Write a possible explicit rule for the nth term.
20, 40, 80, 160, 320
a sub n = 20(2)^n-1?
That seems to work.
You're doubling the number.e.g. 20 +20 =40
Yes, that is correct. The explicit rule for the nth term in the sequence 20, 40, 80, 160, 320 is a sub n = 20(2)^(n-1).
Yes, you are correct. The explicit rule for this sequence is indeed a sub n = 20(2)^(n-1).
To explain how to get this explicit rule, we can analyze the pattern in the sequence. Notice that each term is obtained by multiplying the preceding term by 2. If we express this pattern algebraically, we can say that each term, except for the first term, is equal to twice the previous term.
Let's break it down:
- The first term is 20.
- The second term is obtained by multiplying the first term by 2: 20 * 2 = 40.

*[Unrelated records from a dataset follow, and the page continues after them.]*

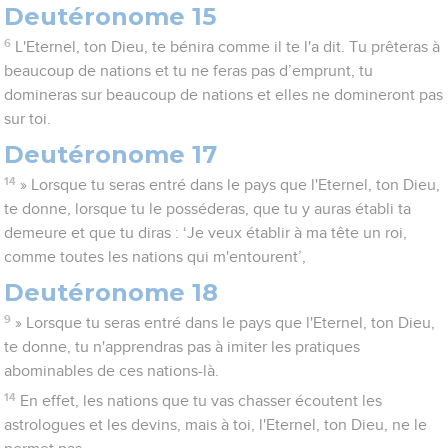
Deutéronome 15
6
L'Eternel, ton Dieu, te bénira comme il te l'a dit. Tu prêteras à
beaucoup de nations et tu ne feras pas d’emprunt, tu
domineras sur beaucoup de nations et elles ne domineront pas
sur toi.
Deutéronome 17
14
» Lorsque tu seras entré dans le pays que l'Eternel, ton Dieu,
te donne, lorsque tu le posséderas, que tu y auras établi ta
demeure et que tu diras : ‘Je veux établir à ma tête un roi,
comme toutes les nations qui m'entourent’,
Deutéronome 18
9
» Lorsque tu seras entré dans le pays que l'Eternel, ton Dieu,
te donne, tu n'apprendras pas à imiter les pratiques
abominables de ces nations-là.
14
En effet, les nations que tu vas chasser écoutent les
astrologues et les devins, mais à toi, l'Eternel, ton Dieu, ne le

- The third term is obtained by multiplying the second term by 2: 40 * 2 = 80.
- The fourth term is obtained by multiplying the third term by 2: 80 * 2 = 160.
- The fifth term is obtained by multiplying the fourth term by 2: 160 * 2 = 320.
So, we can generalize the pattern and say that the nth term, denoted as a sub n, is obtained by multiplying the (n-1)th term by 2. In other words, a sub n = 2 * a sub (n-1).
To simplify this, we can substitute a sub n-1 with a sub n-1 = 20(2)^(n-1-1), which equals 20(2)^(n-2). Thus, the formula becomes a sub n = 2 * 20(2)^(n-2).
Simplifying further, we get a sub n = 20(2)^(n-1).
So, you are correct! The explicit rule for this sequence is a sub n = 20(2)^(n-1).